I'm writing an authentication back end to work with our home-made authentication system. It *almost* works.
I'm using trustExternal, and after the user name and password are validated, I have some code that looks like this:
if ($returnvalue == 200) {
$userdata = json_decode($result);
$USERINFO['name'] = utf8_encode($userdata->fname . ' ' . $userdata->lname);
$USERINFO['mail'] = $userdata->email;
$USERINFO['grps'] = array('user');
$_SERVER['REMOTE_USER'] = $userdata->gemsid;
$_SESSION[DOKU_COOKIE]['auth']['user'] = $userdata->gemsid;
$_SESSION[DOKU_COOKIE]['auth']['info'] = $USERINFO;
return true;
} else {
auth_logoff();
msg($lang['badlogin'],-1);
return false;
}
The problem I have is that after the user provides the correct user name and password, he's redirected to the login page along with the message "Sorry, you don't have enough rights to continue. Perhaps you forgot to log in?" He does *not* see the badlogin message, and I know from our authentication server that the user name and password were successfully authenticated.

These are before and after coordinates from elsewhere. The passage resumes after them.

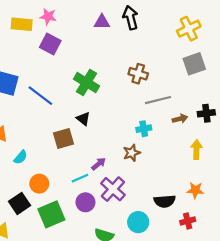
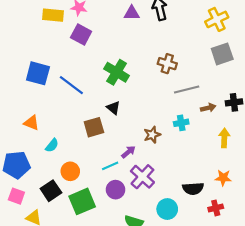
cyan cross: (144, 129) -> (181, 123), moved
brown star: (132, 153) -> (152, 135), moved

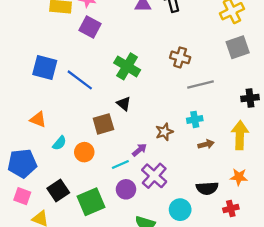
brown arrow: (208, 108) -> (206, 144), moved
yellow arrow: (224, 138) -> (240, 135), size x1.4
orange circle: (70, 171) -> (84, 152), moved

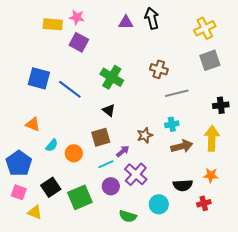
brown square: (103, 124) -> (101, 137), moved
brown arrow: (206, 144) -> (182, 146), size x1.5
blue pentagon: (22, 163) -> (19, 163), turned -30

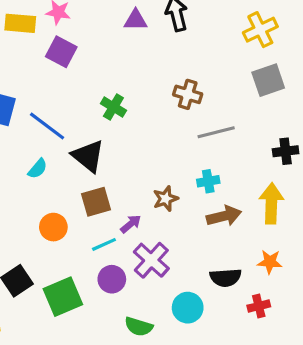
green cross: (112, 77) -> (113, 107), size x0.7
black triangle: (109, 110) -> (88, 156), moved, size x1.6
cyan semicircle: (52, 145) -> (38, 169), moved

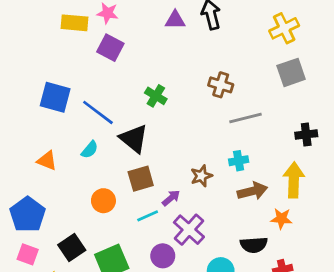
orange star: (270, 262) -> (281, 219), moved
purple circle: (112, 279) -> (163, 256), moved

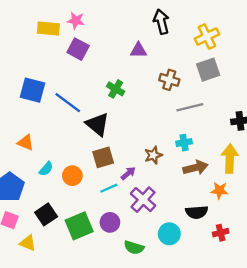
purple triangle: (175, 20) -> (138, 50), moved
yellow cross: (284, 28) -> (207, 36), moved
gray square: (291, 72) -> (208, 70), moved
cyan semicircle: (90, 150) -> (46, 169), moved
purple circle: (163, 256) -> (110, 222), moved

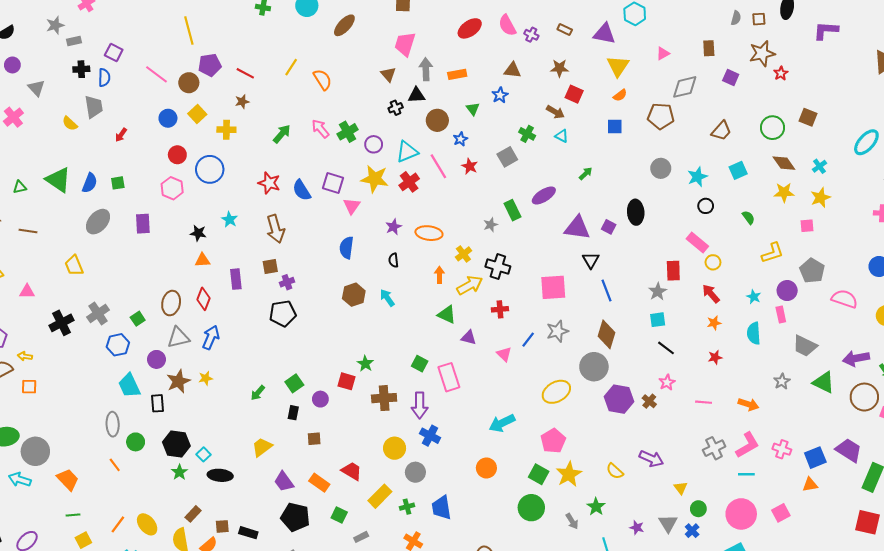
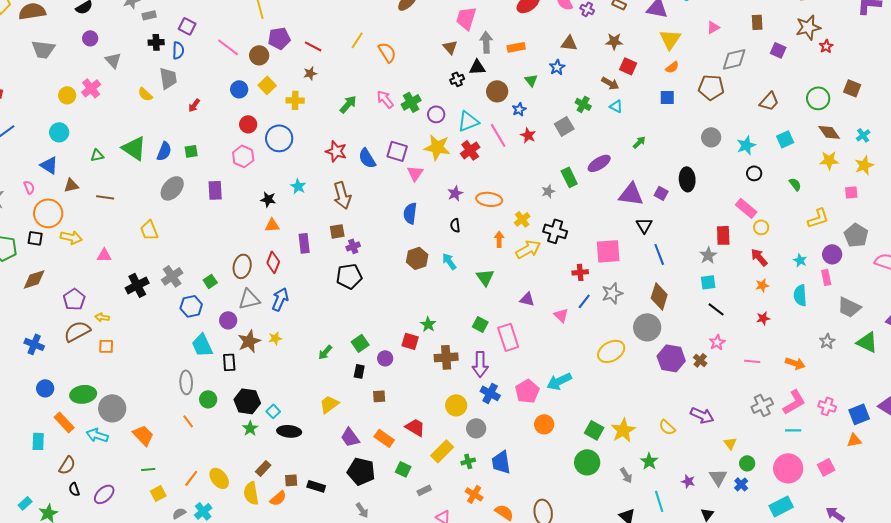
red cross: (500, 309) -> (580, 272), moved
green triangle: (447, 315) -> (485, 277), moved, turned 30
pink pentagon: (553, 441) -> (527, 391), moved

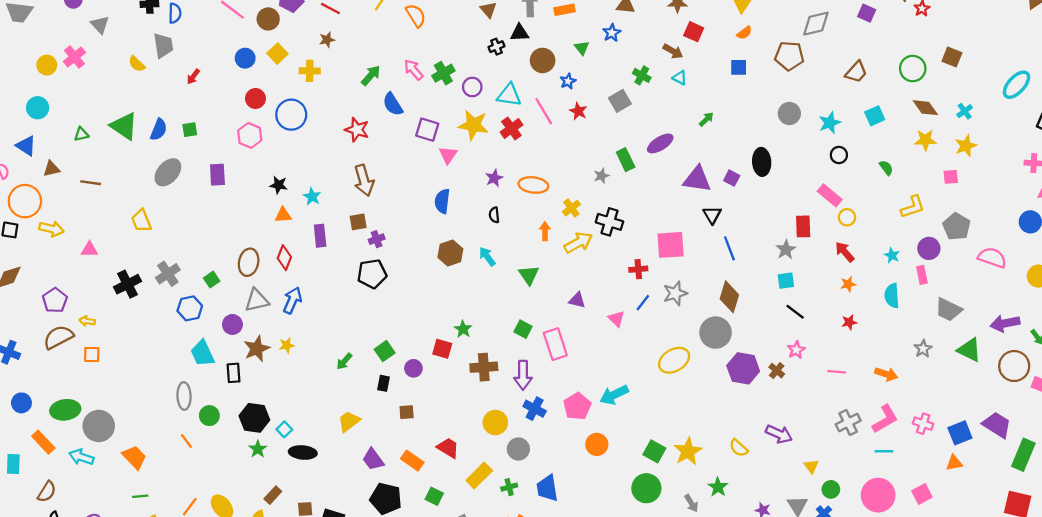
cyan triangle: (468, 121) -> (509, 95), turned 30
blue semicircle: (367, 158) -> (393, 104), moved
cyan star: (298, 186) -> (312, 197), moved

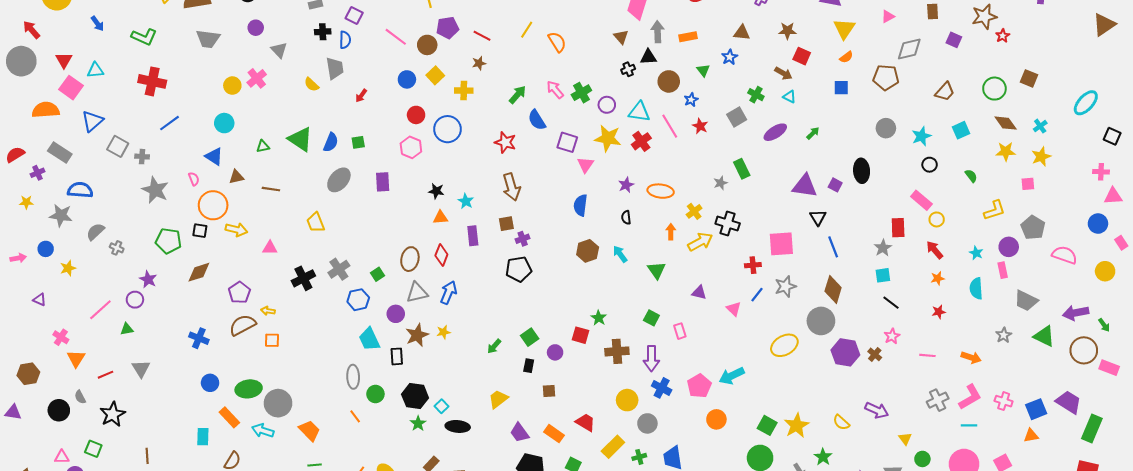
purple ellipse: (660, 143) -> (775, 132), moved
pink rectangle: (555, 344) -> (680, 331), size x0.6

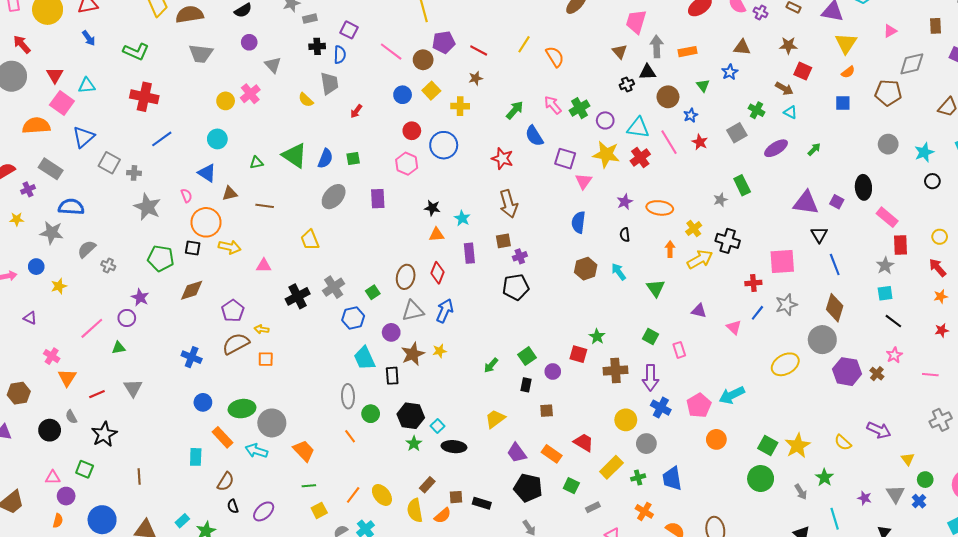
pink rectangle: (921, 200) -> (887, 217), moved

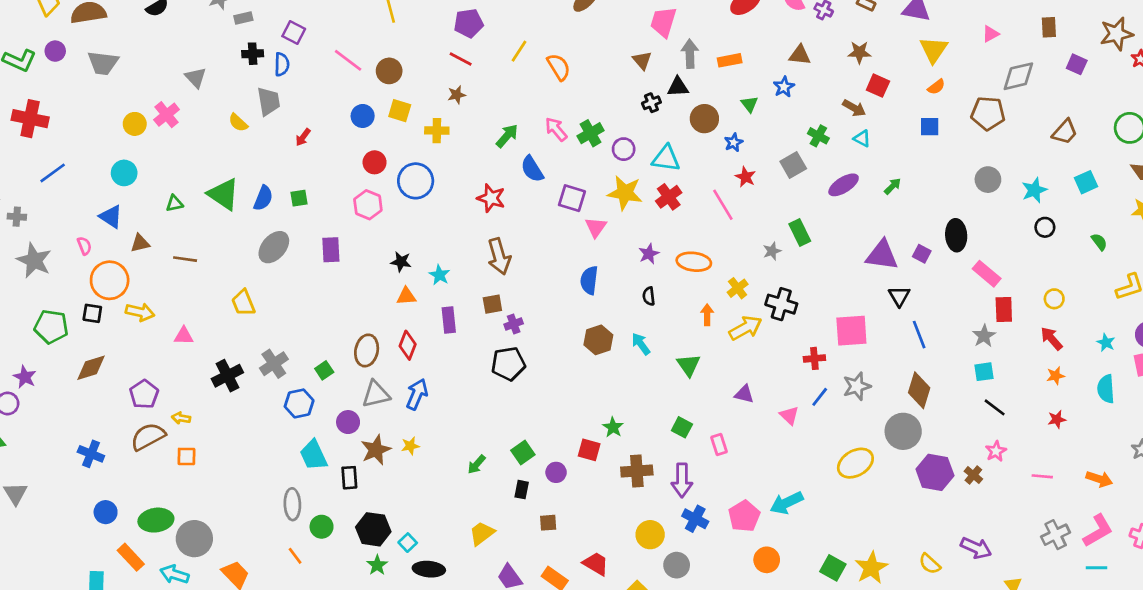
purple circle: (249, 42) -> (55, 51), moved
purple pentagon: (444, 42) -> (469, 23), moved
yellow square: (431, 91) -> (400, 111), turned -30
pink line: (669, 142) -> (723, 205), moved

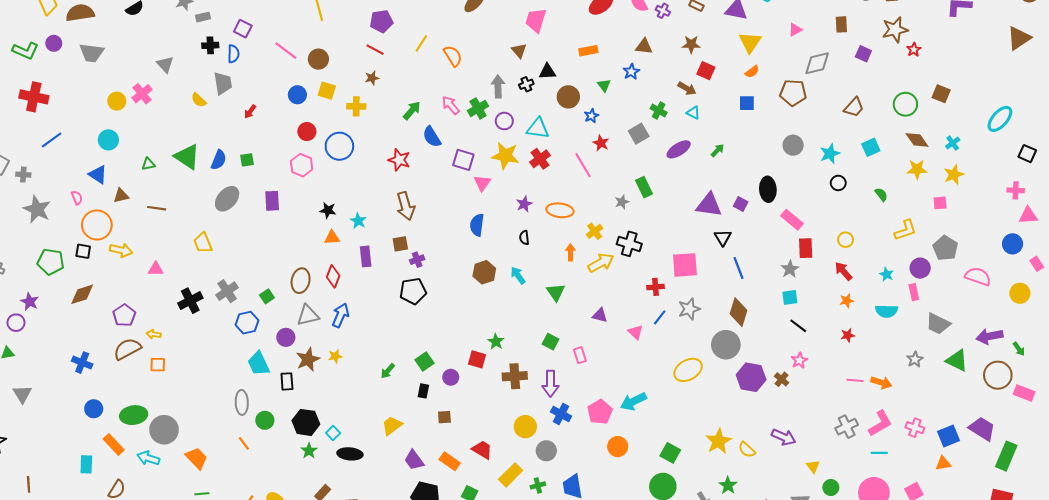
gray arrow: (690, 54) -> (498, 86), moved
cyan semicircle: (1106, 389) -> (887, 311), turned -85
pink line: (1042, 476) -> (855, 380), moved
yellow star: (871, 568) -> (719, 441), moved

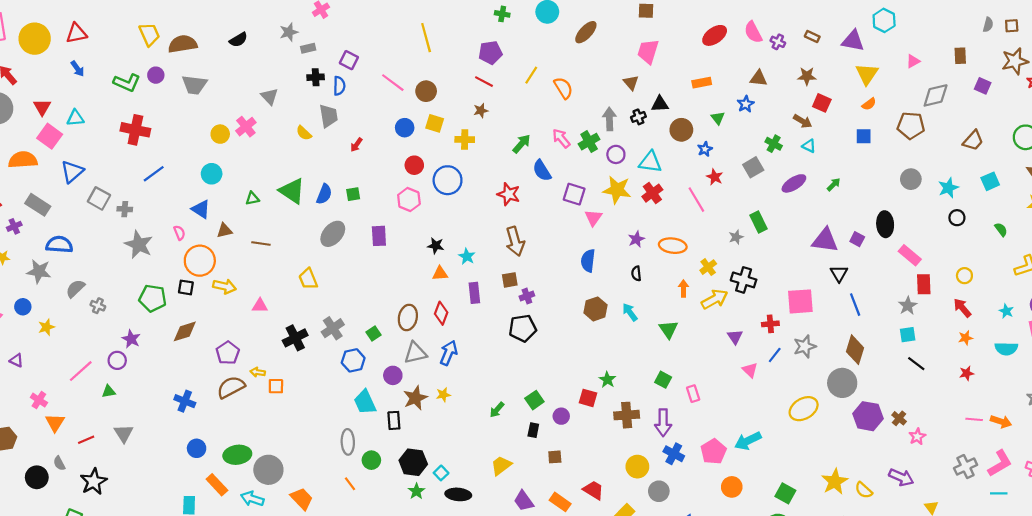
purple triangle: (600, 315) -> (735, 337), moved, turned 42
pink star: (799, 360) -> (917, 437), moved
orange square: (158, 365) -> (276, 386), moved

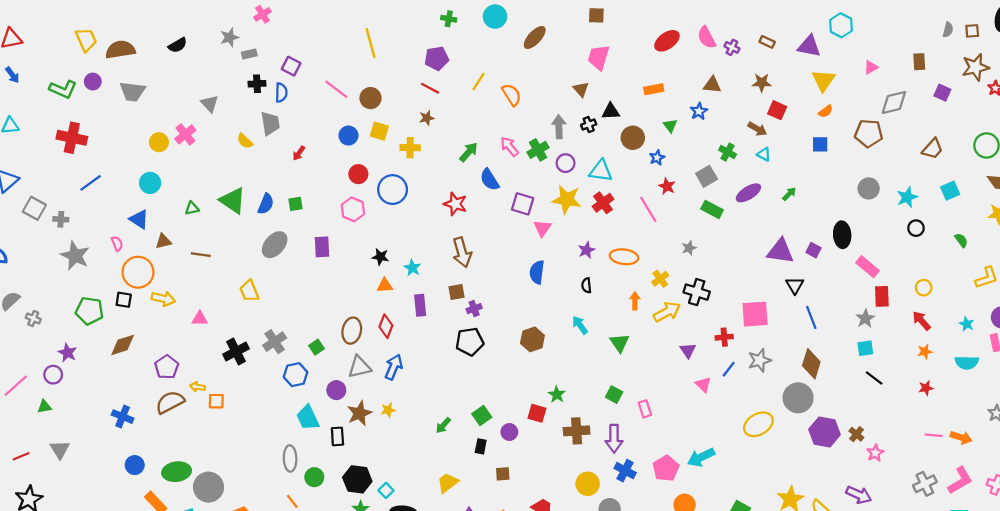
green rectangle: (759, 222) -> (712, 209), moved, turned -36
brown hexagon: (596, 309) -> (532, 339), moved

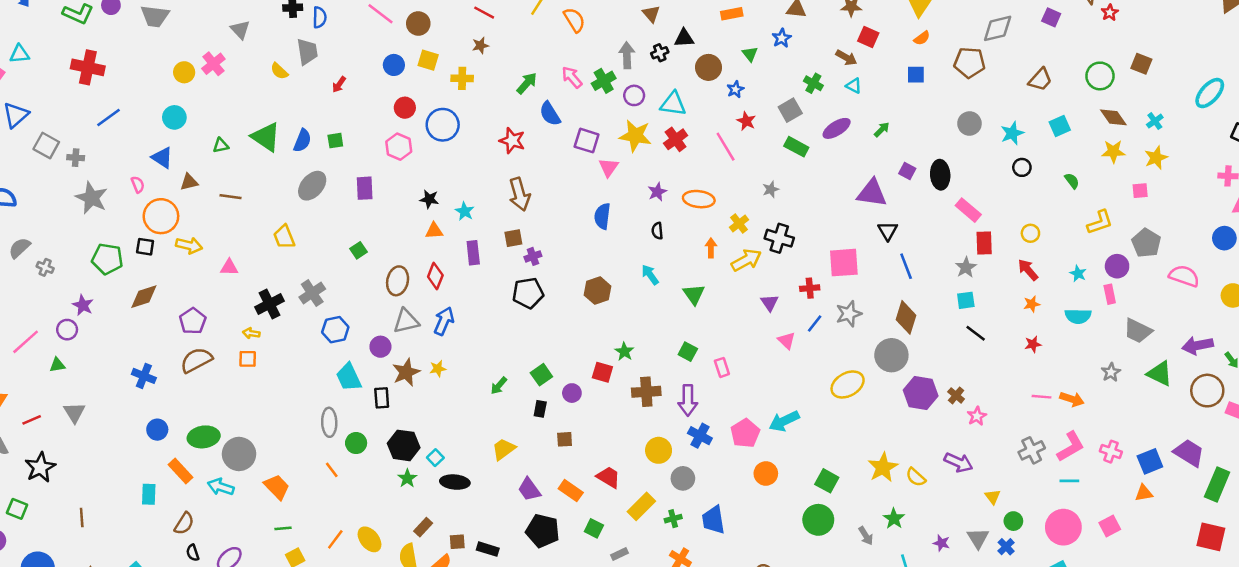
purple square: (813, 250) -> (907, 171), moved
green square: (316, 347) -> (359, 250), moved
yellow arrow: (197, 387) -> (251, 333), moved

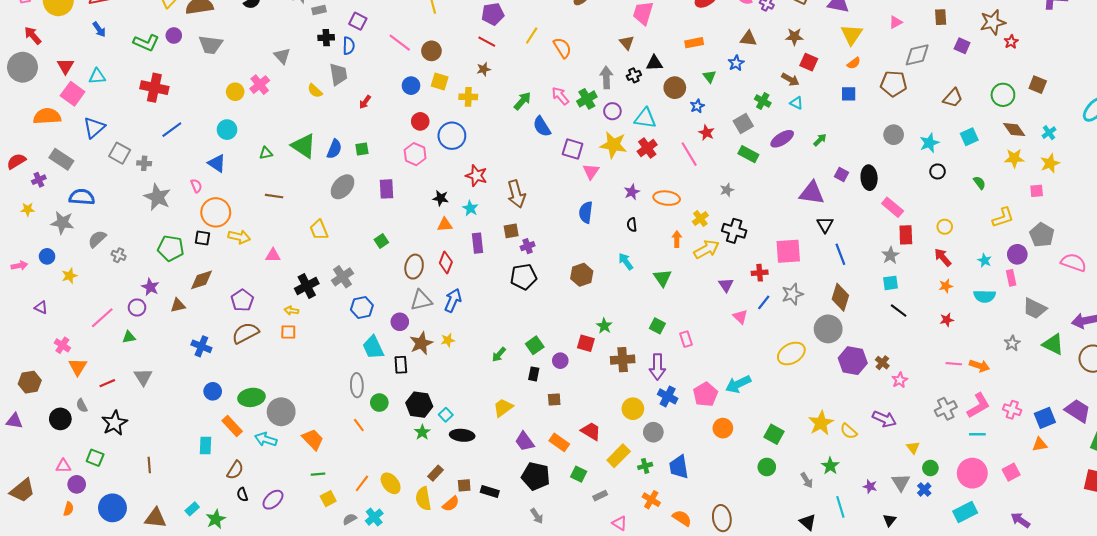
red star: (512, 141) -> (476, 176), moved
brown triangle: (189, 182) -> (178, 305), moved
green circle: (818, 520) -> (767, 467), size x0.7

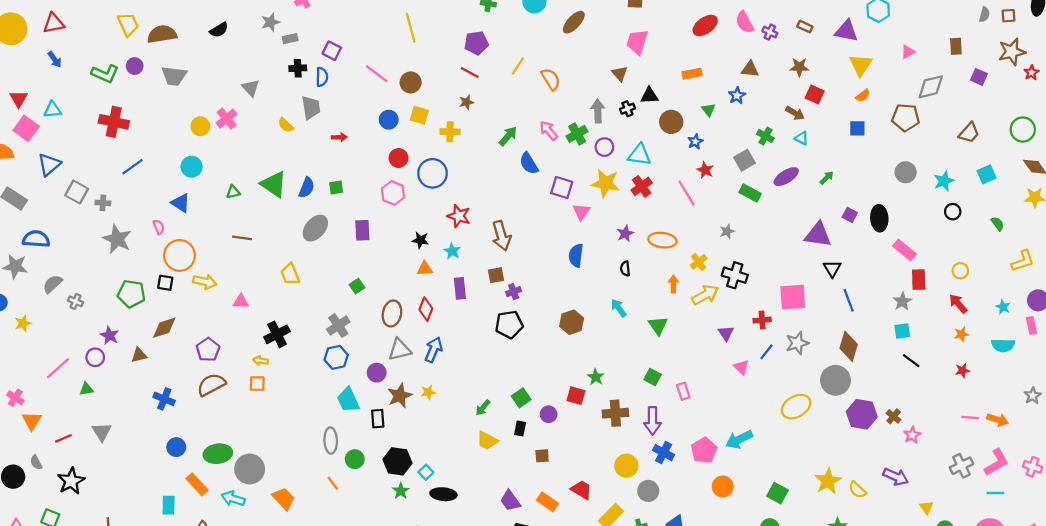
red arrow: (365, 102) -> (339, 137), turned -128
gray cross: (343, 277) -> (338, 326), moved
yellow trapezoid: (503, 408) -> (487, 441), moved, turned -115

The odd thing is that if I provide a bogus group for the user, i.e. I change the code to:
$USERINFO['grps'] = array('kjhjkasdio');
then the user is logged in successfully (he isn't redirected to the login page), except that he can't do anything because he's not a member of a valid group. He also sees the "Sorry, you don't have enough rights..." message, but now he's actually been logged in, where he wasn't when I provided an actual valid group. I can see that $USERINFO has been set successfully because his real name and username are displayed on the page.
If I switch to auth_plain and the user is in the 'user' group, then all is well. But with my own auth code, I can only log someone in if I provide a bogus group, and then he doesn't have permission to do anything.
Is there something blindingly obvious that I'm doing wrong? Is there something I'm not setting that needs setting?